Zijn deze bordjes ondertussen geplaatst? Zo nee, zijn ze besteld? Wanneer gaan ze geplaatst worden?

Er werd ook meegedeeld dat de gemeente nog geen ambtenaar heeft die hierover opgeleid werd? Heeft men deze nu wel? Kan die al optreden? Of moet er eerst nog een gasboetereglement komen? Wanneer voorziet men dat dat reglement er zal zijn?

 

Raadslid Mieke Claesen licht het agendapunt toe.

 

Schepen Bert Vertessen heeft intussen navraag gedaan naar het aantal bordjes dat nodig is en waar deze opgehangen moeten worden.
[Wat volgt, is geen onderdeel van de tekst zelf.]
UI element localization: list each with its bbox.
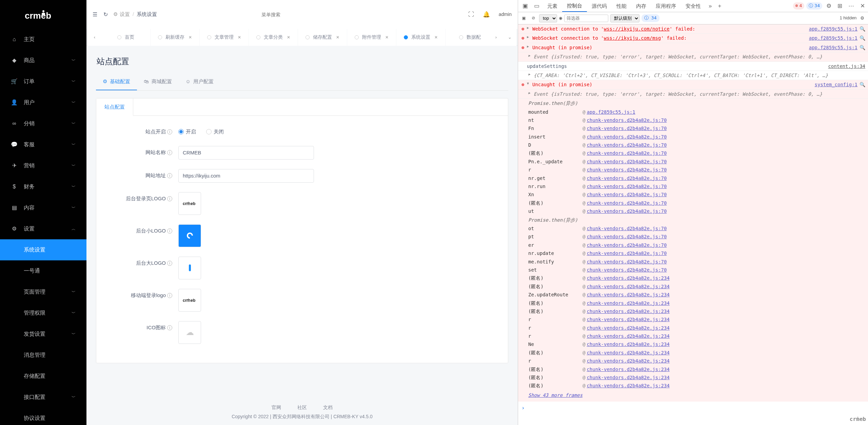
expand-icon[interactable]: ▶: [527, 25, 531, 31]
trace-row[interactable]: nr.get@chunk-vendors.d2b4a82e.js:70: [528, 174, 865, 182]
small-logo-upload[interactable]: [178, 224, 201, 247]
tab-文章分类[interactable]: 文章分类✕: [249, 29, 298, 46]
filter-input[interactable]: [564, 15, 608, 22]
source-link[interactable]: chunk-vendors.d2b4a82e.js:70: [587, 133, 667, 141]
footer-link-docs[interactable]: 文档: [323, 405, 333, 410]
source-link[interactable]: app.f2859c55.js:1: [587, 108, 635, 116]
dock-icon[interactable]: ⊞: [834, 0, 845, 12]
tabs-menu[interactable]: ⌄: [503, 29, 516, 46]
source-link[interactable]: chunk-vendors.d2b4a82e.js:234: [587, 382, 669, 389]
ws-url-link[interactable]: wss://ikyiju.com/msg: [604, 35, 661, 41]
breadcrumb-parent[interactable]: 设置: [120, 11, 130, 18]
tabs-next[interactable]: ›: [489, 29, 503, 46]
submenu-permissions[interactable]: 管理权限﹀: [0, 302, 86, 324]
tab-数据配[interactable]: 数据配: [446, 29, 489, 46]
close-icon[interactable]: ✕: [434, 34, 438, 40]
info-icon[interactable]: i: [167, 173, 172, 178]
tab-首页[interactable]: 首页: [101, 29, 151, 46]
source-link[interactable]: chunk-vendors.d2b4a82e.js:234: [587, 340, 669, 348]
more-tabs-icon[interactable]: »: [706, 0, 715, 12]
trace-row[interactable]: (匿名)@chunk-vendors.d2b4a82e.js:234: [528, 307, 865, 315]
tab-console[interactable]: 控制台: [562, 0, 587, 12]
tab-security[interactable]: 安全性: [681, 0, 706, 12]
menu-home[interactable]: ⌂主页: [0, 29, 86, 50]
source-link[interactable]: chunk-vendors.d2b4a82e.js:70: [587, 191, 667, 198]
tab-elements[interactable]: 元素: [542, 0, 562, 12]
trace-row[interactable]: set@chunk-vendors.d2b4a82e.js:70: [528, 266, 865, 274]
menu-orders[interactable]: 🛒订单﹀: [0, 71, 86, 92]
trace-row[interactable]: ut@chunk-vendors.d2b4a82e.js:70: [528, 207, 865, 215]
source-link[interactable]: chunk-vendors.d2b4a82e.js:234: [587, 299, 669, 307]
console-detail-row[interactable]: ▶Event {isTrusted: true, type: 'error', …: [518, 90, 868, 99]
expand-icon[interactable]: ▶: [527, 34, 531, 40]
tab-mall-config[interactable]: 🛍商城配置: [137, 74, 179, 90]
submenu-protocol[interactable]: 协议设置: [0, 408, 86, 425]
console-settings-icon[interactable]: ⚙: [861, 14, 864, 22]
mobile-logo-upload[interactable]: crṁeb: [178, 289, 201, 312]
trace-row[interactable]: r@chunk-vendors.d2b4a82e.js:234: [528, 324, 865, 332]
source-link[interactable]: app.f2859c55.js:1: [805, 34, 857, 42]
trace-row[interactable]: (匿名)@chunk-vendors.d2b4a82e.js:70: [528, 199, 865, 207]
trace-row[interactable]: nr.run@chunk-vendors.d2b4a82e.js:70: [528, 182, 865, 190]
close-icon[interactable]: ✕: [238, 34, 241, 40]
source-link[interactable]: chunk-vendors.d2b4a82e.js:70: [587, 250, 667, 257]
refresh-icon[interactable]: ↻: [103, 11, 108, 19]
source-link[interactable]: chunk-vendors.d2b4a82e.js:234: [587, 291, 669, 298]
source-link[interactable]: chunk-vendors.d2b4a82e.js:234: [587, 349, 669, 356]
expand-icon[interactable]: ▶: [527, 44, 531, 49]
source-link[interactable]: chunk-vendors.d2b4a82e.js:234: [587, 366, 669, 373]
source-link[interactable]: chunk-vendors.d2b4a82e.js:70: [587, 174, 667, 182]
info-icon[interactable]: i: [167, 228, 172, 234]
trace-row[interactable]: (匿名)@chunk-vendors.d2b4a82e.js:234: [528, 299, 865, 307]
close-icon[interactable]: ✕: [385, 34, 389, 40]
sidebar-toggle-icon[interactable]: ▣: [520, 15, 528, 22]
source-link[interactable]: chunk-vendors.d2b4a82e.js:70: [587, 258, 667, 265]
trace-row[interactable]: ot@chunk-vendors.d2b4a82e.js:70: [528, 224, 865, 233]
tab-sources[interactable]: 源代码: [587, 0, 612, 12]
trace-row[interactable]: (匿名)@chunk-vendors.d2b4a82e.js:234: [528, 382, 865, 390]
console-error-row[interactable]: ▶Uncaught (in promise)app.f2859c55.js:1🔍: [518, 43, 868, 52]
source-link[interactable]: chunk-vendors.d2b4a82e.js:70: [587, 225, 667, 232]
footer-link-community[interactable]: 社区: [297, 405, 307, 410]
source-link[interactable]: chunk-vendors.d2b4a82e.js:70: [587, 266, 667, 274]
console-detail-row[interactable]: ▶Event {isTrusted: true, type: 'error', …: [518, 52, 868, 61]
menu-distribution[interactable]: ∞分销﹀: [0, 113, 86, 134]
trace-row[interactable]: r@chunk-vendors.d2b4a82e.js:234: [528, 315, 865, 324]
tab-user-config[interactable]: ☺用户配置: [179, 74, 220, 90]
hidden-count[interactable]: 1 hidden: [840, 15, 856, 21]
info-icon[interactable]: i: [167, 150, 172, 155]
source-link[interactable]: chunk-vendors.d2b4a82e.js:234: [587, 357, 669, 365]
trace-row[interactable]: (匿名)@chunk-vendors.d2b4a82e.js:70: [528, 149, 865, 157]
tab-basic-config[interactable]: ⚙基础配置: [96, 74, 137, 90]
info-icon[interactable]: i: [167, 293, 172, 298]
console-output[interactable]: ▶WebSocket connection to 'wss://ikyiju.c…: [518, 24, 868, 425]
submenu-messages[interactable]: 消息管理: [0, 345, 86, 366]
source-link[interactable]: chunk-vendors.d2b4a82e.js:70: [587, 199, 667, 207]
trace-row[interactable]: (匿名)@chunk-vendors.d2b4a82e.js:234: [528, 349, 865, 357]
trace-row[interactable]: r@chunk-vendors.d2b4a82e.js:234: [528, 332, 865, 340]
trace-row[interactable]: me.notify@chunk-vendors.d2b4a82e.js:70: [528, 258, 865, 266]
info-icon[interactable]: i: [167, 129, 172, 134]
console-error-row[interactable]: ▶WebSocket connection to 'wss://ikyiju.c…: [518, 24, 868, 34]
tab-刷新缓存[interactable]: 刷新缓存✕: [151, 29, 200, 46]
source-link[interactable]: chunk-vendors.d2b4a82e.js:234: [587, 374, 669, 381]
console-prompt[interactable]: ›: [518, 402, 868, 414]
show-more-frames[interactable]: Show 43 more frames: [528, 390, 865, 400]
submenu-yihaotong[interactable]: 一号通: [0, 260, 86, 281]
source-link[interactable]: chunk-vendors.d2b4a82e.js:70: [587, 149, 667, 157]
trace-row[interactable]: (匿名)@chunk-vendors.d2b4a82e.js:234: [528, 365, 865, 373]
trace-row[interactable]: nr.update@chunk-vendors.d2b4a82e.js:70: [528, 249, 865, 257]
console-error-row[interactable]: ▶WebSocket connection to 'wss://ikyiju.c…: [518, 34, 868, 43]
add-tab-icon[interactable]: +: [715, 0, 724, 12]
tab-memory[interactable]: 内存: [631, 0, 651, 12]
panel-tab-site[interactable]: 站点配置: [96, 98, 133, 116]
site-url-input[interactable]: [178, 169, 314, 183]
trace-row[interactable]: r@chunk-vendors.d2b4a82e.js:70: [528, 166, 865, 174]
menu-content[interactable]: ▤内容﹀: [0, 197, 86, 218]
source-link[interactable]: app.f2859c55.js:1: [805, 44, 857, 51]
log-level-select[interactable]: 默认级别: [610, 14, 639, 22]
menu-settings[interactable]: ⚙设置︿: [0, 218, 86, 239]
source-link[interactable]: chunk-vendors.d2b4a82e.js:234: [587, 274, 669, 282]
menu-users[interactable]: 👤用户﹀: [0, 92, 86, 113]
submenu-page-mgmt[interactable]: 页面管理﹀: [0, 281, 86, 302]
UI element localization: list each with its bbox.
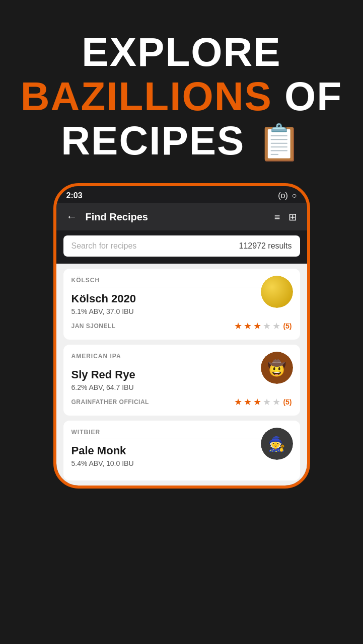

Bij dit onderzoek bleek dat mobiele borden in de zone waar de camera geplaatst wordt volstaan. Het is dus enkel nodig om de zone waar de camera staat specifiek aan te duiden.

 

De schepen vertelt dat de camera lange tijd aan het containerpark gestaan heeft om controle te doen op diefstallen en dat met succes overigens. De inbraken zijn gestopt. Nu hangt de camera achter het gemeentehuis in een poging om een hardnekkige sluikstorter te betrappen en in de komende weken zal hij verhuizen naar het Binnenhof om daar een probleem aan te pakken. Momenteel is er 1 medewerker beschikbaar om de camera te plaatsen en te bedienen. De andere 2 personeelsleden die opgeleid werden, zijn intussen niet meer in dienst van de gemeente Hoeselt. Binnenkort worden er opnieuw bijkomende medewerkers opgeleid.

 

Schepen Bert Vertessen benadrukt dat het probleem echter nog steeds ligt bij de opvolging van de overtredingen door het parket. Hij hoopt eind februari een uniform GAS-reglement voor de politiezone Bilzen-Hoeselt-Riemst voor te leggen aan de gemeenteraad. Dit is momenteel in bespreking met de stad Bilzen en de gemeente Riemst en omvat ook stevige boetes voor sluikstorten.

 

Raadslid Jasper Goffin vraagt of het effect van een mobiele camera niet verloren gaat als je deze aankondigt met mobiele bordjes.

 

Schepen Bert Vertessen verduidelijkt dat dat niet het geval is. Het is enkel nodig de zone waar de camera staat af te bakenen en niet de exacte locatie. Het is voldoende om de bordjes een eind verderop te zetten.